What is needed: Copy each line of the records that holds the string "Sancti".

(Records from a collection)
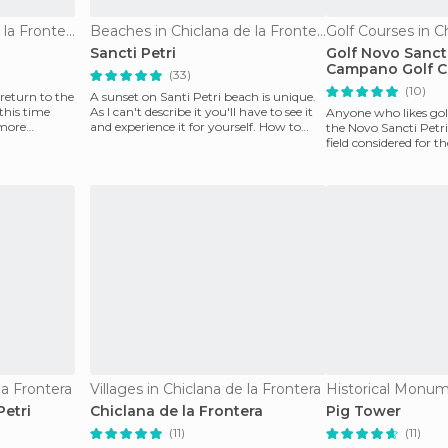
Beaches in Chiclana de la Frontera
Beaches in Chiclana de la Frontera
Sancti Petri
Golf Novo Sancti
Campano Golf C
(33)
(10)
return to the
A sunset on Santi Petri beach is unique.
 this time
As I can't describe it you'll have to see it
Anyone who likes gol
 more
and experience it for yourself. How to
the Novo Sancti Petri
descr
field considered for th
the country
la Frontera
Villages in Chiclana de la Frontera
Petri
Chiclana de la Frontera
Pig Tower
(11)
(11)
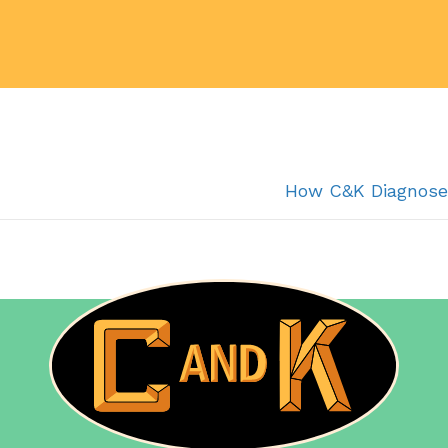
How C&K Diagnose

Solution for this problem:
Sancti Petri
Golf Novo Sancti
the Novo Sancti Petri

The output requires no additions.